La interlocución entre Poder Ejecutivo y el Legislativo está en el centro de la teoría política y del derecho constitucional. Si ese diálogo se pervierte, falla la democracia. Analicemos a los protagonistas.

El presidente López Obrador es el único que no percibe la ostentosa incompetencia de un gabinete desarticulado, agazapado, pasmado. Los titubeos del secretario de Hacienda lo reflejan todo. Grave que el responsable de la política económica y el jefe de Gabinete, transmitan incertidumbre e incurran en incongruencias.

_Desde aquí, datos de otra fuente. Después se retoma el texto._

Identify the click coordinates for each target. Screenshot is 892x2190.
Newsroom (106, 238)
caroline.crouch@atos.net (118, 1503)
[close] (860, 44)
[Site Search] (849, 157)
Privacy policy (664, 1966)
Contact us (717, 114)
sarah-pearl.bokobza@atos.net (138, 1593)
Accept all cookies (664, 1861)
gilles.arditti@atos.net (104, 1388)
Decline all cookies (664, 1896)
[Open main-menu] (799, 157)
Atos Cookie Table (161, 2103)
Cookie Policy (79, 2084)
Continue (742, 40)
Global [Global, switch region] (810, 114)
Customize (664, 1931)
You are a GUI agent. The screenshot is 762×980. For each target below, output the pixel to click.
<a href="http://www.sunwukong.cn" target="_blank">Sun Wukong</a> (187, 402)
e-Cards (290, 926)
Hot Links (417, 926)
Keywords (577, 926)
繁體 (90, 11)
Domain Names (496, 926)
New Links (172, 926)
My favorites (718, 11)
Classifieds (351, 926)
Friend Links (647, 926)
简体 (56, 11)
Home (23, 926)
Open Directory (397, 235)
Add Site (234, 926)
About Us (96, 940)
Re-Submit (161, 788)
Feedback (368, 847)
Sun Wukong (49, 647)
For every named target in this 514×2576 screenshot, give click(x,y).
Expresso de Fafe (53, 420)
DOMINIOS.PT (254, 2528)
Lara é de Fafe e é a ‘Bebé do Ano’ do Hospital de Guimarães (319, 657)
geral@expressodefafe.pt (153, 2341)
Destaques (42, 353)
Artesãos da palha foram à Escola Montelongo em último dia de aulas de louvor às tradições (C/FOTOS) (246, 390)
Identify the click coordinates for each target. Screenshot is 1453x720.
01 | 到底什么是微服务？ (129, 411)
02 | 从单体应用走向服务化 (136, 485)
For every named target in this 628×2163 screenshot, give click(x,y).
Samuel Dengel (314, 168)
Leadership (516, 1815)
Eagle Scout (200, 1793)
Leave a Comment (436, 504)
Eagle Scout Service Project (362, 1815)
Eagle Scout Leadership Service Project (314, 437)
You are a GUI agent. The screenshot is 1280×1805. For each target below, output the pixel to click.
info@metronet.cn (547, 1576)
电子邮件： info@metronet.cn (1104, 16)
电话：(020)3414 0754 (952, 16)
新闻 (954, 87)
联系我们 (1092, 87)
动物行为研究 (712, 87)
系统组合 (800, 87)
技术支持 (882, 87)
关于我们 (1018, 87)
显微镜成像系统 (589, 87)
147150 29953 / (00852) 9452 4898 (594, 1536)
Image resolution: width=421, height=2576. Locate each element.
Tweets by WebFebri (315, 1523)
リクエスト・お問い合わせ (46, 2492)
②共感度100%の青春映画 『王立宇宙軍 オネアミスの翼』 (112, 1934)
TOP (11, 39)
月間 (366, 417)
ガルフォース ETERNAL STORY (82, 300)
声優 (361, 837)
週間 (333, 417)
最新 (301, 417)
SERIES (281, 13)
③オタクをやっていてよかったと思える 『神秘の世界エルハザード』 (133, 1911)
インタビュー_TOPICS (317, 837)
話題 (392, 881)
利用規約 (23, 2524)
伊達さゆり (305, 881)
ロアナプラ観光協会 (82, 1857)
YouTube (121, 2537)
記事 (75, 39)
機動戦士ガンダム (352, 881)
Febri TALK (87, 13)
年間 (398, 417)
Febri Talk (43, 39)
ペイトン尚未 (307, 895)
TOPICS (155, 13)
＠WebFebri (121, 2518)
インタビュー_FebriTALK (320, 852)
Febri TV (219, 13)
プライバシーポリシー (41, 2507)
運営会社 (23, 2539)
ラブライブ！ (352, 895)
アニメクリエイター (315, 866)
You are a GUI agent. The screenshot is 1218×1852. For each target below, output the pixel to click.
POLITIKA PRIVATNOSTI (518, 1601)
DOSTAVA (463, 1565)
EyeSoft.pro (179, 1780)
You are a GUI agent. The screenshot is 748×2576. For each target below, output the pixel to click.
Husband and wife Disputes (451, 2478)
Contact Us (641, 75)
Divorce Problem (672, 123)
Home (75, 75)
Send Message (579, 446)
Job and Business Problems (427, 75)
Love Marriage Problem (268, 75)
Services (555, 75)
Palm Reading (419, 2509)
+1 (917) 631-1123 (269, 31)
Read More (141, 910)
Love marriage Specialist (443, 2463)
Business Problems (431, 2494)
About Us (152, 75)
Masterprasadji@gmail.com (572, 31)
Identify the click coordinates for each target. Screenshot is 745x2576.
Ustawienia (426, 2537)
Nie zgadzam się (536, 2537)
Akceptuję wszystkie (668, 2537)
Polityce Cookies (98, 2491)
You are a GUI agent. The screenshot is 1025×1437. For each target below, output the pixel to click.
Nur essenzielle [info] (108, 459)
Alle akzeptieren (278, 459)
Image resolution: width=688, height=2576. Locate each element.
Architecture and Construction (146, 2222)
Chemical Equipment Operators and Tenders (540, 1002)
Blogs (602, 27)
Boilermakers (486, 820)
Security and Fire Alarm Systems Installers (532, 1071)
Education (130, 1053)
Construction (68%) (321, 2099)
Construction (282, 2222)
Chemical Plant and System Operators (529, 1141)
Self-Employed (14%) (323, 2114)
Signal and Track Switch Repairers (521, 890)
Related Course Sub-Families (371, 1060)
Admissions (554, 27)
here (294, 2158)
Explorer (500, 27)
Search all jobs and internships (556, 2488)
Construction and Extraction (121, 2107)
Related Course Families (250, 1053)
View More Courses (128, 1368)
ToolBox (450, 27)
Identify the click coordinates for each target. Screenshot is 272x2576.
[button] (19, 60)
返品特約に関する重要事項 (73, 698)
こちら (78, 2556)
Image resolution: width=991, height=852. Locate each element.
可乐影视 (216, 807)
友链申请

Para infortunio de los mexicanos, esto se corresponde con representantes populares que, con notables excepciones y por culpa de los partidos políticos, están muy lejos del perfil parlamentario. Insisto, las asambleas no sirven para hacer leyes, sino para reclamar, para hacer más pública nuestra vida pública, para precisar hechos y fincar responsabilidades, para dar luces a nuestro sombrío porvenir. Los escasos destellos de su desempeño histórico lo acreditan.
Urge un balance. En el Ejecutivo tenemos a alguien cuya característica principal es hablar, aunque no tenga nada que decir, incurriendo en lo fácil: denostar a enemigos imaginarios que no pueden defenderse ante la aplastante voz presidencial.

Se confirma una vez más, somos un pueblo surrealista. Nadie lo hubiera pensado, cualquier péndulo se quedó corto. Pasamos de la “dictadura perfecta” a la presidencia insignificante. El vacío es el mayor peligro.

El discurso presidencial está agotado. Ayuno de ideas, monotemático, egocéntrico. Las mañaneras han hartado a buena parte de la opinión pública. Démosle seriedad a la política, por cierto, también una buena dosis de decencia entre otros requerimientos.